Former CIA agent Baer (Blow the House Down, 2006, etc.) examines Iran’s growing influence in the Middle East, fundamentally challenging commonly held U.S. views.
America doesn’t recognize or understand this rising superpower, the author argues. Dissecting Iran’s rapid evolution, the Baer notes numerous examples of modernization—use of the Internet, a burgeoning youth culture, sexual freedom—that are rarely reported outside the country. His central aim is to establish how Iran has maneuvered into a dominant position in the Middle East, largely thanks to the war in Iraq. By weakening the Iraqi army and decimating the moderate Shia clergy, Baer contends, the United States has unwittingly opened the gateway for Iran to seize control of Iraq’s oil resources. As evidence of this, he points to the Afghan city of Herat, now full of Iranian goods, including gasoline. A radical new approach is required, the author suggests, if America is to gain leverage with Iran. This will involve negotiating with the country to turn it into an ally, not an enemy. The book’s most intriguing passages analyze the mind-set that has enabled Iran to attain such a powerful position. Iran’s leaders keep their military authorities hidden, they don’t keep important paperwork, and they have learned valuable lessons from past mistakes, particularly those made during the bloody 1980–88 war with Iraq.
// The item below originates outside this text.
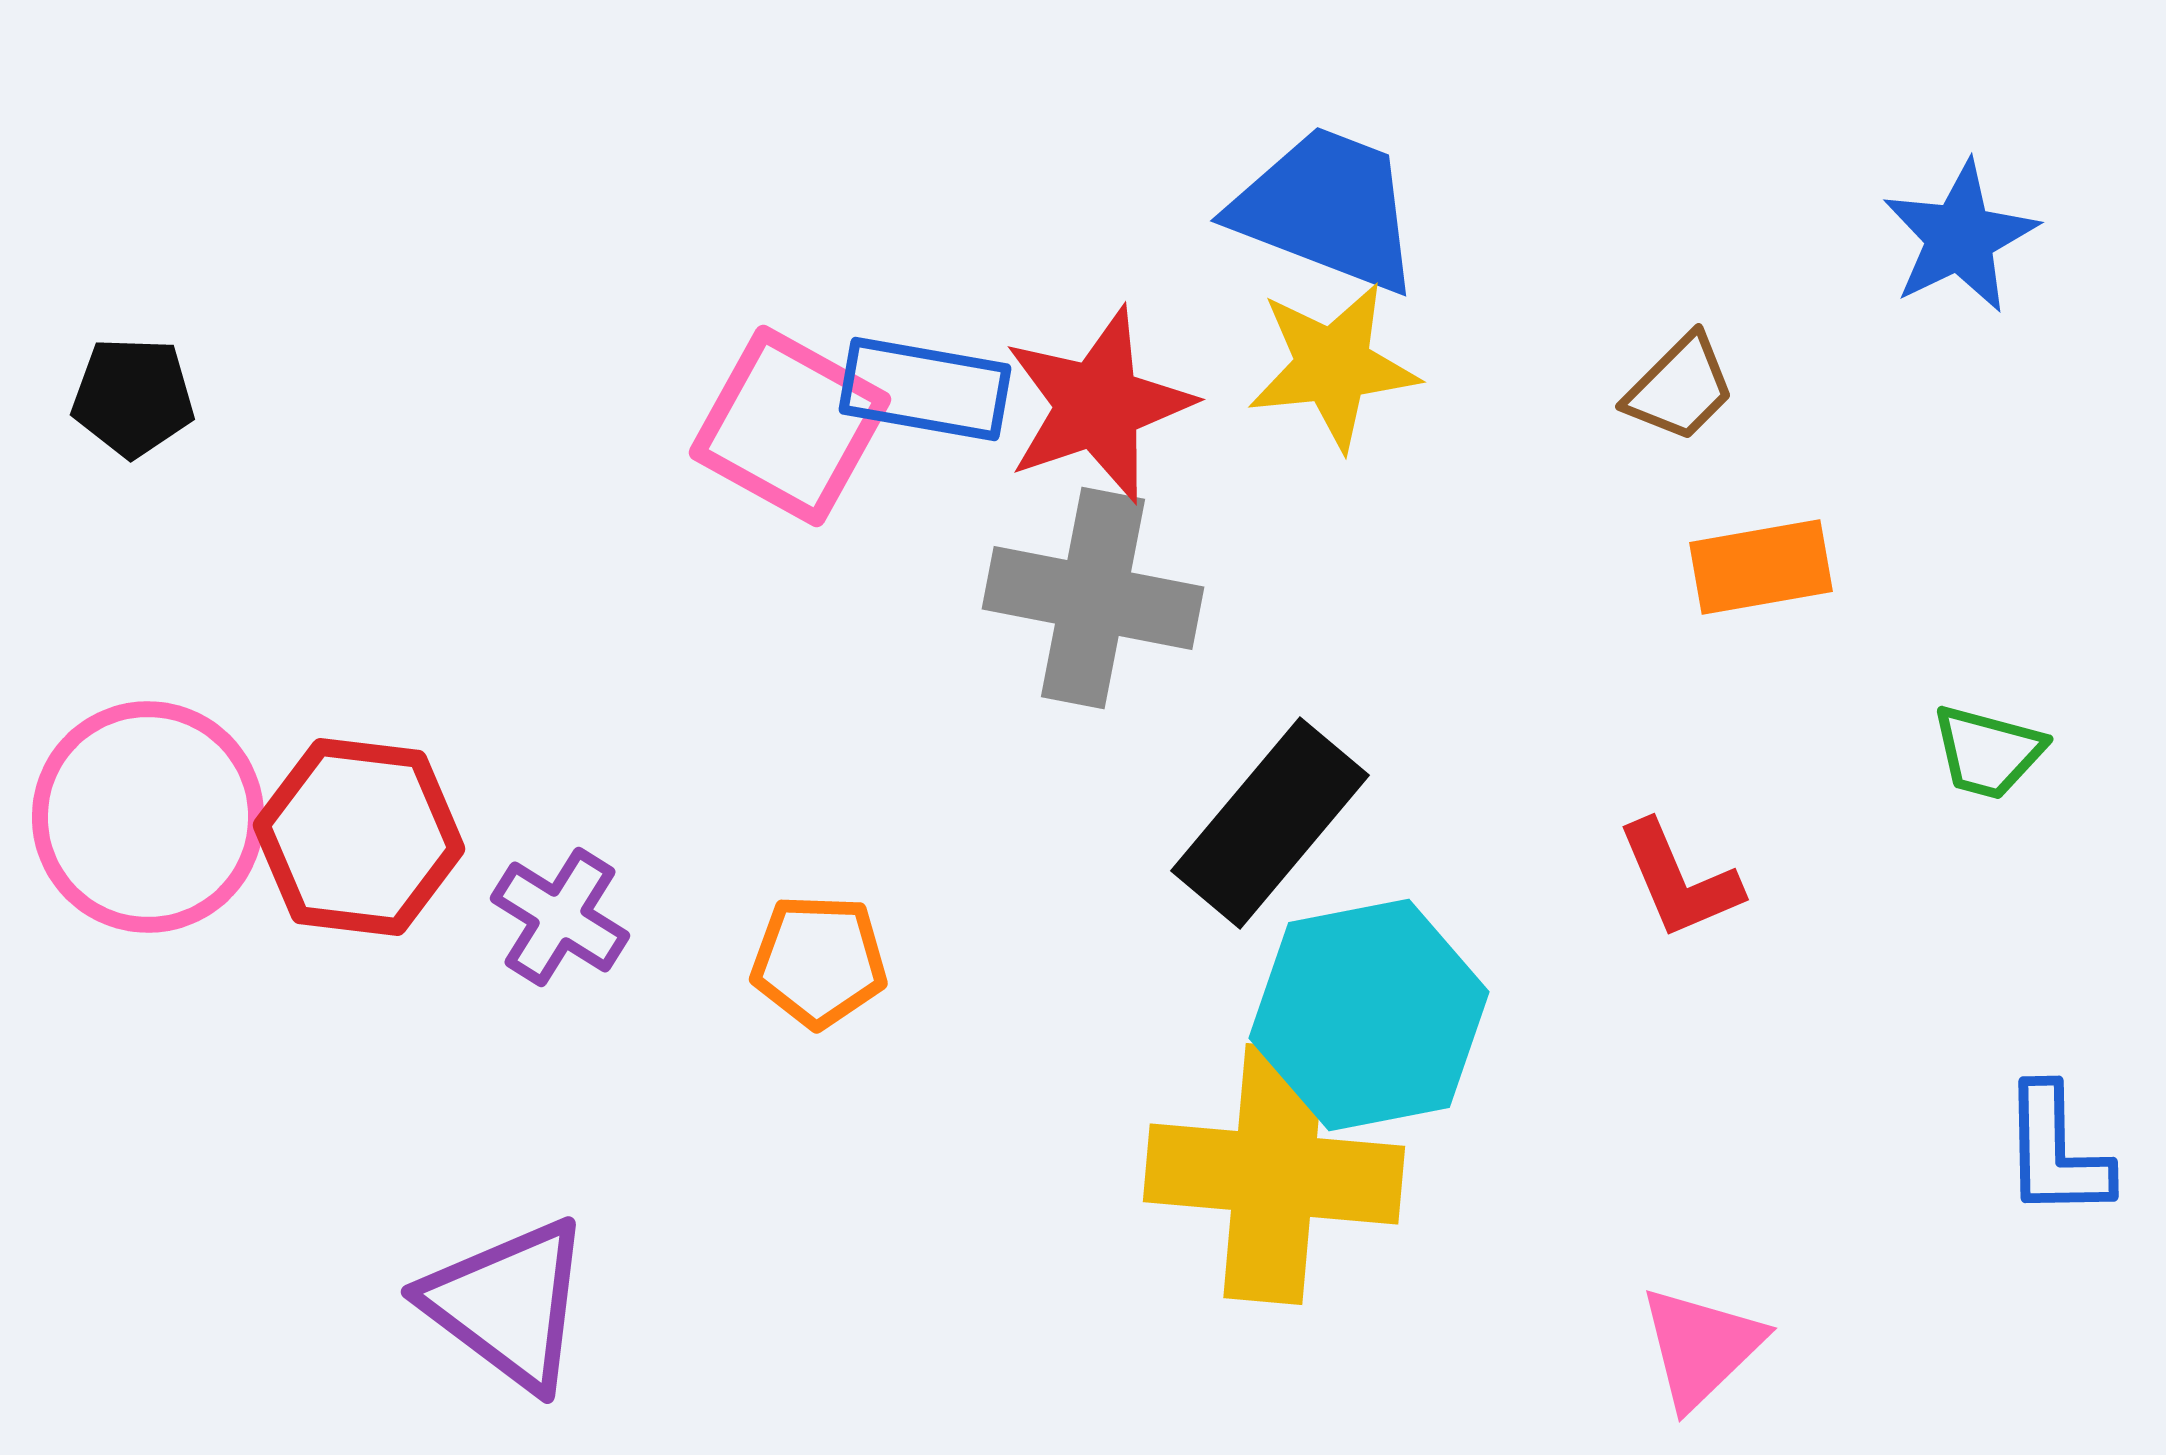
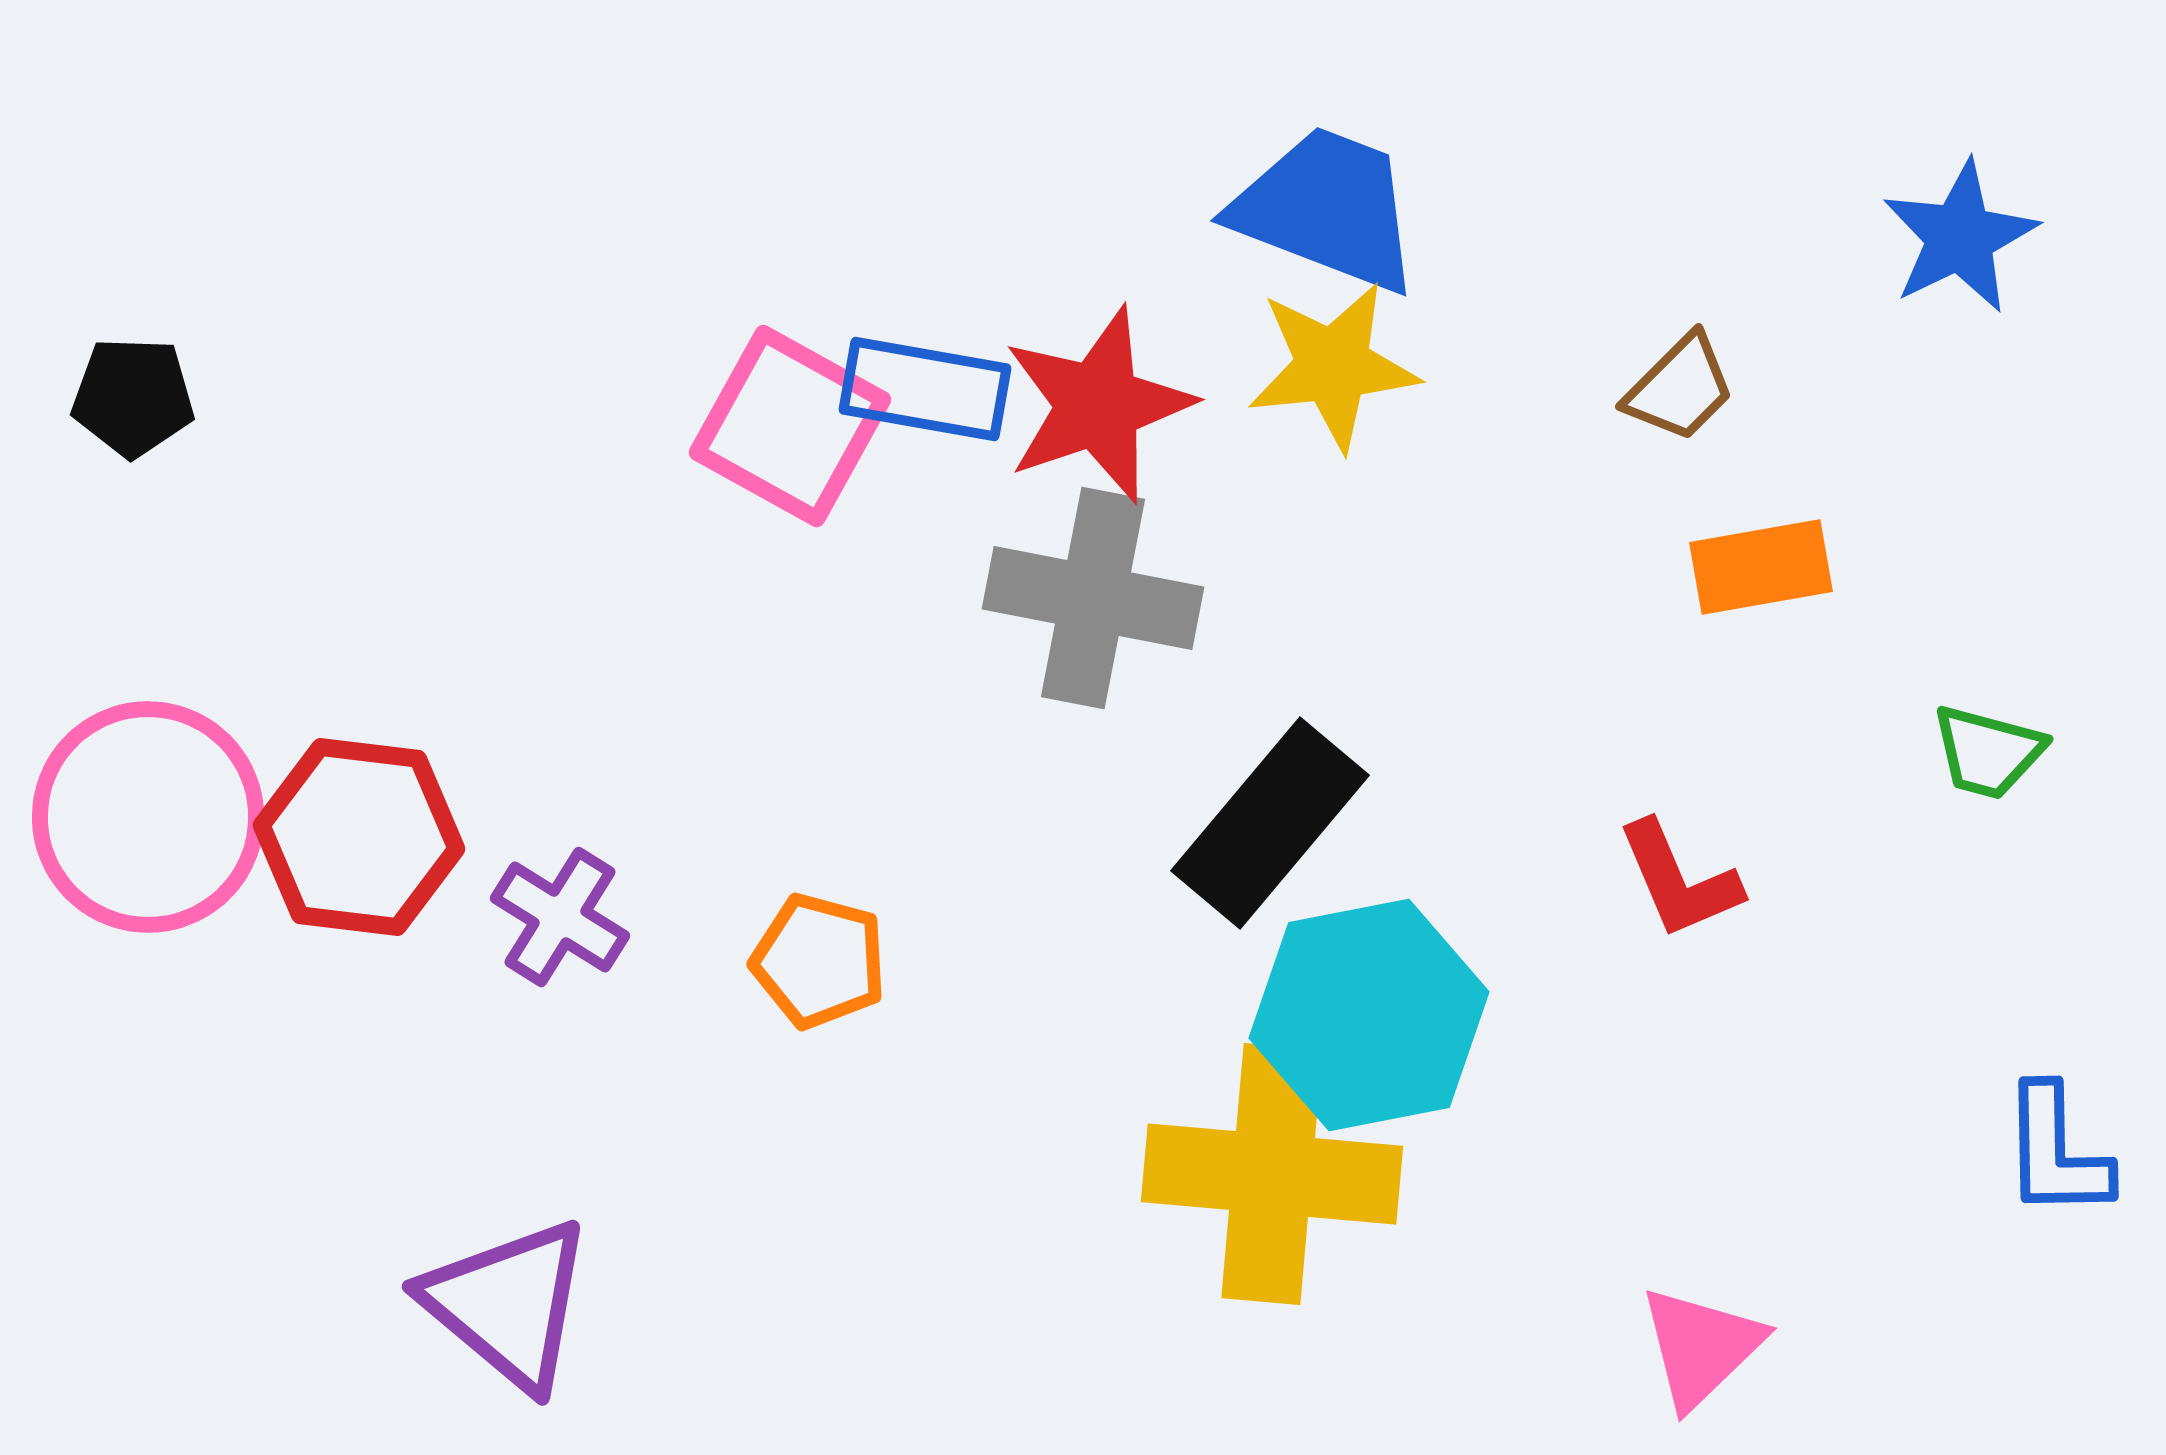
orange pentagon: rotated 13 degrees clockwise
yellow cross: moved 2 px left
purple triangle: rotated 3 degrees clockwise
Terrorist tactics have waned, Baer notes; there have been no known instances of Iranian suicide bombers since 1988, and behavior typified by notorious Iranian terrorist Imad Mughniyah has become a thing of the past. Many of the author’s interviewees, including a former aide to Ayatollah Khomeini, believe that Iran is already a superpower, and Baer concludes by emphasizing the urgent need for the United States to engage in a meaningful dialogue with the country’s leaders.
An important text studded with keen insights into a nation about which America remains dangerously misinformed.